To Say Nothing of the Dog. Connie Willis. 1998. Bantam. 493 pages. [Source: Bought]

I have every intention of rereading all four Oxford time travel books by Connie Willis this year. Earlier in the year, I reread the first book, Doomsday Book. To Say Nothing of the Dog, the second book, is a book I originally read and reviewed in July 2009. While the first book offers drama, drama, more drama, with just a touch of humor now and then, the second book is a romantic comedy. I happen to love both books though they are very different from one another.

Ned Henry is the hero of To Say Nothing of the Dog. He is on a mission, not a mission of his own choosing perhaps, but a big mission all the same. He is one of many time travelers working for Lady Schrapnell on her latest project: restoring Coventry Cathedral. The novel opens with a very overworked Ned Henry beginning to show severe signs of time-lag. What he needs is rest, permission to rest. That isn't likely to happen if Lady Schrapnell learns his whereabouts. For better or worse, Ned Henry is sent to the past--to Victorian times--to recuperate. He's been given another mission too. This time by someone much nicer and calmer than Lady Schrapnell. The problem? Ned Henry wasn't capable of listening and understanding. Now he's in the past without a real clue of WHY he's there and what he's supposed to accomplish.

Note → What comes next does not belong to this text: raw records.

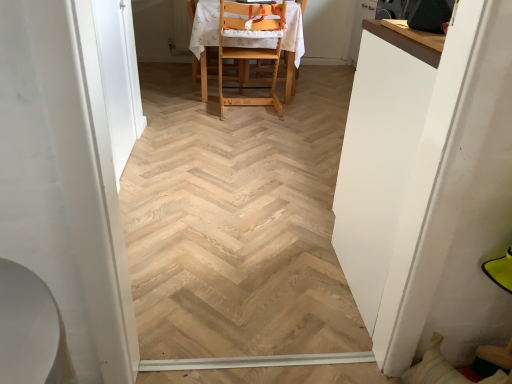 Where is `vacant space in between light wood highchair at center and white glossy screen door at left, the second screen door positioned from the back`? vacant space in between light wood highchair at center and white glossy screen door at left, the second screen door positioned from the back is located at coordinates (195, 144). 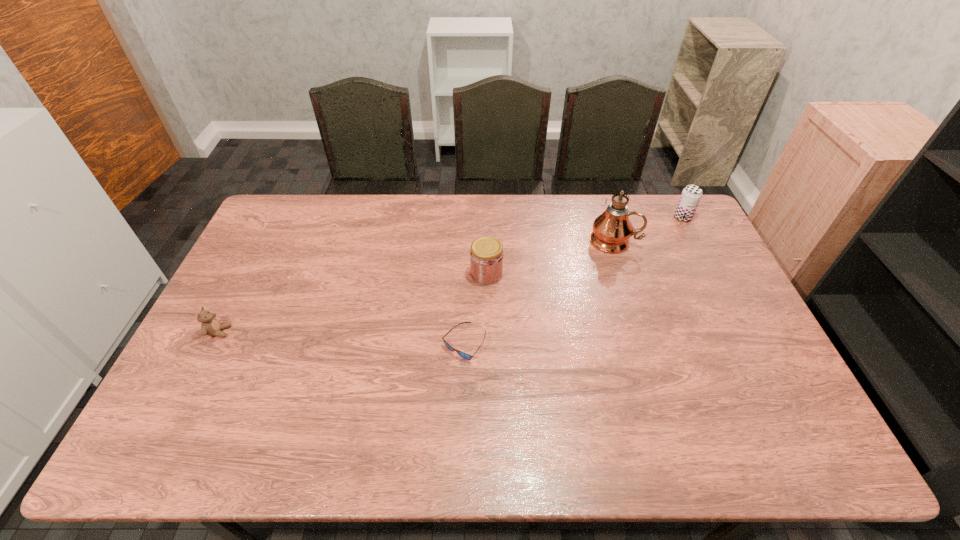 Identify the location of oil lamp. The image size is (960, 540). (612, 229).

Identify the location of the tallest object. The height and width of the screenshot is (540, 960). (612, 229).

The image size is (960, 540). I want to click on the rightmost object, so click(x=691, y=195).

I want to click on the farthest object, so click(x=691, y=195).

The image size is (960, 540). Identify the location of jam. (486, 257).

Identify the location of the fourth tallest object. The image size is (960, 540). (210, 326).

Locate an element on the screen. teddy bear is located at coordinates (210, 326).

Identify the location of sunglasses. The image size is (960, 540). (464, 355).

Locate an element on the screen. This screenshot has height=540, width=960. blank space located on the left of the tallest object is located at coordinates (516, 241).

Image resolution: width=960 pixels, height=540 pixels. I want to click on vacant region located on the back of the beer can, so click(x=671, y=194). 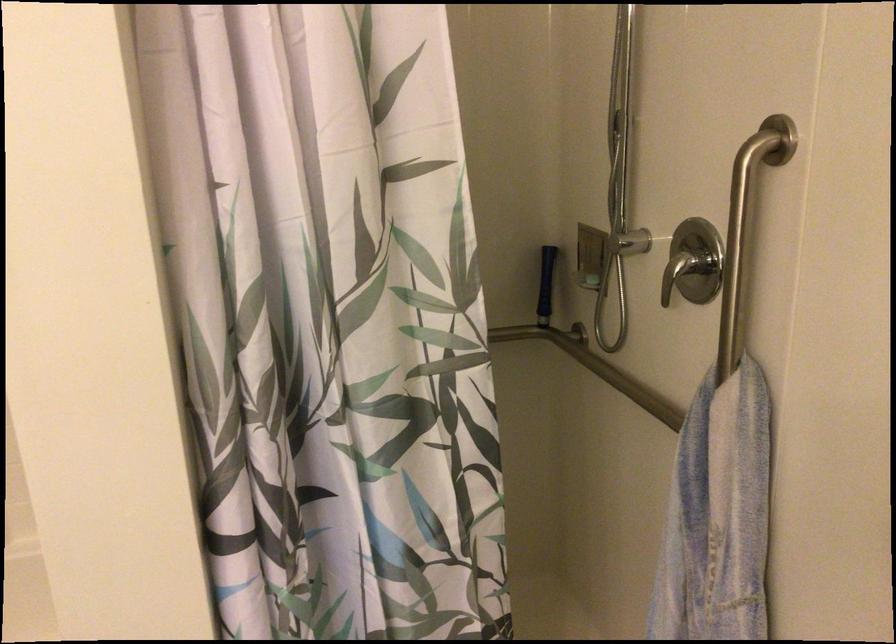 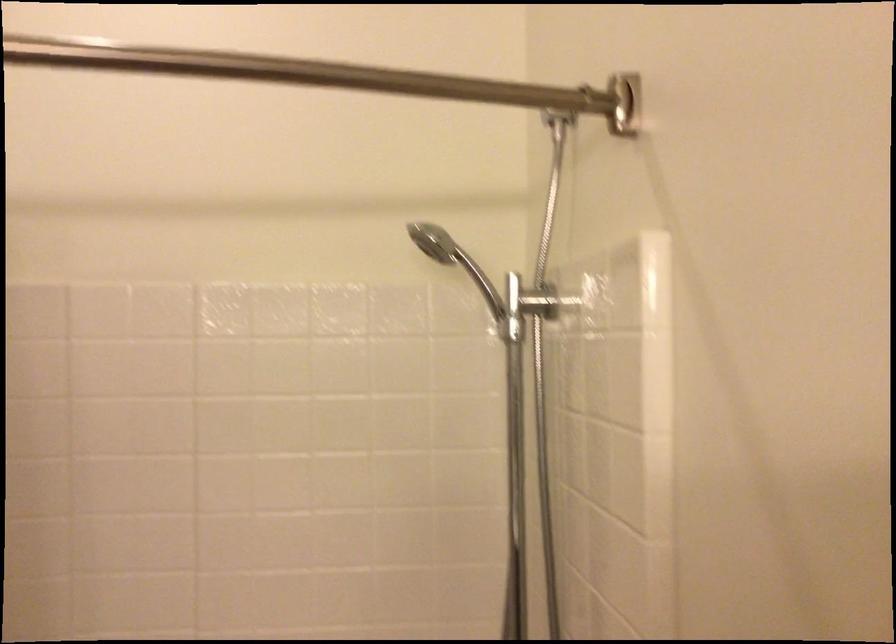 Which direction would the cameraman need to move to produce the second image?

The cameraman moved toward left, forward. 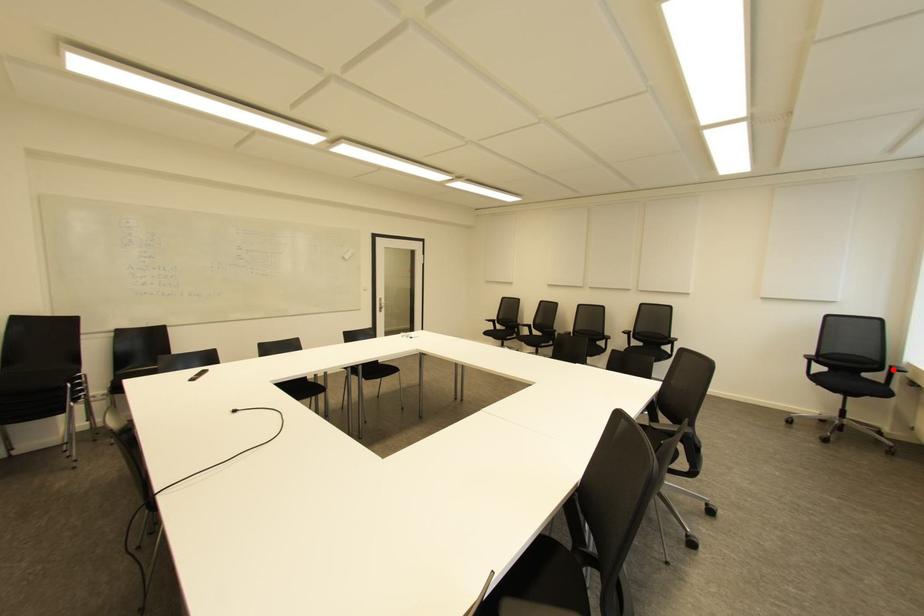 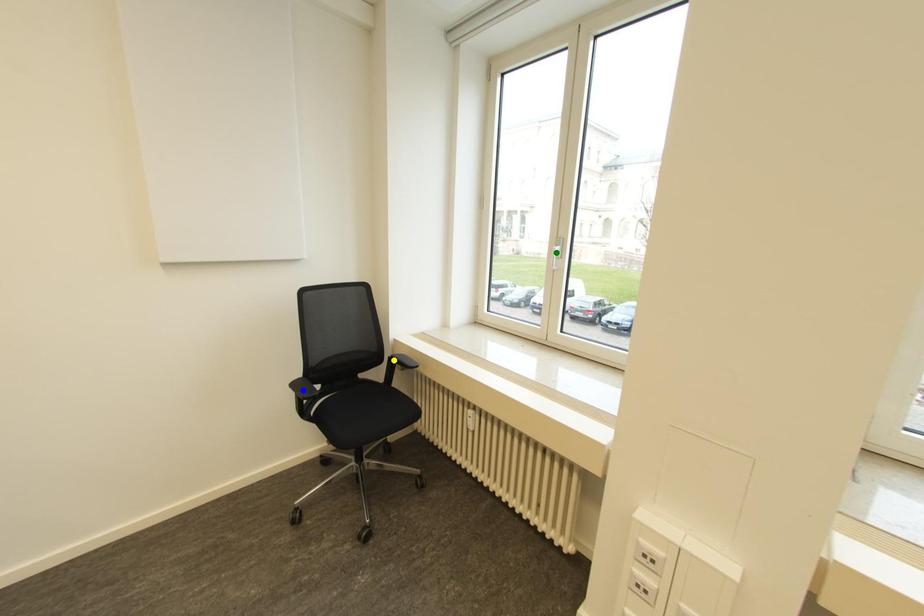 Question: I am providing you with two images of the same scene from different viewpoints. A red point is marked on the first image. You are given multiple points on the second image. Can you choose the point in image 2 that corresponds to the point in image 1?

Choices:
 (A) blue point
 (B) green point
 (C) yellow point

Answer: (C)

Verity Kindle is the heroine of To Say Nothing of the Dog. She is on a mission of her own. While Ned Henry was given the assignment of finding out the whereabouts of the bishop's bird stump, Verity's assignment is to read Tocelyn's diary. The diary is available to read in the future. But the most relevant pages to the Coventry Cathedral project were damaged. So she's been sent to the oh-so-important summer of 1888 to read the newly written diary entries. She's having about as much success as Ned Henry. In other words, not much luck at all! These two work together as best they can. Verity manages to travel back and forth a few times to the future. Their mission--as they see it has changed a bit. They worry that they've damaged the future and that something horrible may happen as a result. Like Tocelyn, they know, was supposed to marry a "Mr. C". They know this for a fact from future diary entries. Yet here they are and she's engaged to someone else! Their "new mission" is to find the identity of "Mr. C." and make sure they meet when they're supposed to meet....

I loved this one. I have always loved this one. It is a delightful time travel novel. I love the humor! I do! It's so very, very funny! And I love the details and the dialogue. This one is just a joy cover to cover!

© 2014 Becky Laney of Becky's Book Reviews


Amy @ Hope Is the Word 8:52 AM  

Thanks for reminding me of these (yet again). I keep forgetting I want to read them.

hopeinbrazil 11:29 AM  

I loved the two books set in WWII, so I need to get my hands on this one.

Sherry 12:39 PM  

Yes, amen. One of those everyone-should-read-it books.